TASK OBJECTIVE -> Make an exact copy of the records below, excluding images.

MATERIAL FOR THIS EXERCISE ->
Segment Open

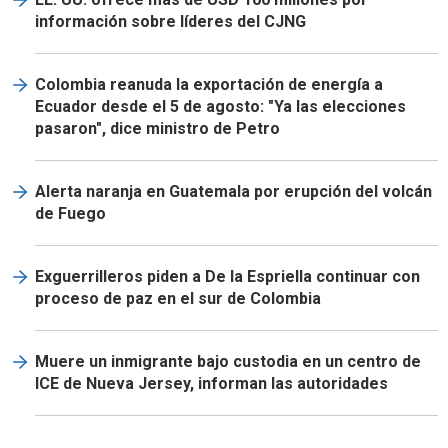
información sobre líderes del CJNG
Colombia reanuda la exportación de energía a
Ecuador desde el 5 de agosto: "Ya las elecciones
pasaron", dice ministro de Petro
Alerta naranja en Guatemala por erupción del volcán
de Fuego
Exguerrilleros piden a De la Espriella continuar con
proceso de paz en el sur de Colombia
Muere un inmigrante bajo custodia en un centro de
ICE de Nueva Jersey, informan las autoridades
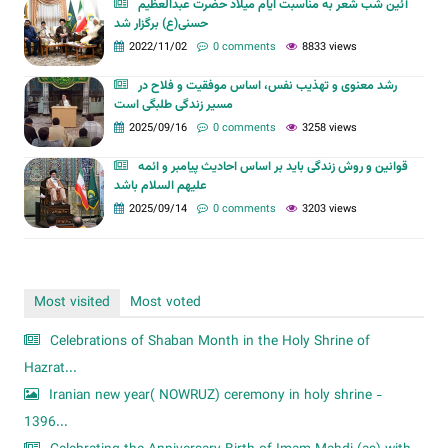
آئین شب شعر به مناسبت ایام میلاد حضرت عبدالعظیم
حسنی(ع) برگزار شد
2022/11/02
0 comments
8833 views
رشد معنوی و تهذیب نفس، اساس موفقیت و فلاح در
مسیر زندگی طلبگی است
2025/09/16
0 comments
3258 views
قوانین و روش زندگی باید بر اساس احادیث پیامبر و ائمه
علیهم السلام باشد
2025/09/14
0 comments
3203 views
Most visited
Most voted
Celebrations of Shaban Month in the Holy Shrine of
Hazrat...
Iranian new year( NOWRUZ) ceremony in holy shrine -
1396...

Segment Closed

ANSWER SECTION ->
información sobre líderes del CJNG
Colombia reanuda la exportación de energía a
Ecuador desde el 5 de agosto: "Ya las elecciones
pasaron", dice ministro de Petro
Alerta naranja en Guatemala por erupción del volcán
de Fuego
Exguerrilleros piden a De la Espriella continuar con
proceso de paz en el sur de Colombia
Muere un inmigrante bajo custodia en un centro de
ICE de Nueva Jersey, informan las autoridades
آئین شب شعر به مناسبت ایام میلاد حضرت عبدالعظیم
حسنی(ع) برگزار شد
2022/11/02
0 comments
8833 views
رشد معنوی و تهذیب نفس، اساس موفقیت و فلاح در
مسیر زندگی طلبگی است
2025/09/16
0 comments
3258 views
قوانین و روش زندگی باید بر اساس احادیث پیامبر و ائمه
علیهم السلام باشد
2025/09/14
0 comments
3203 views
Most visited
Most voted
Celebrations of Shaban Month in the Holy Shrine of
Hazrat...
Iranian new year( NOWRUZ) ceremony in holy shrine -
1396...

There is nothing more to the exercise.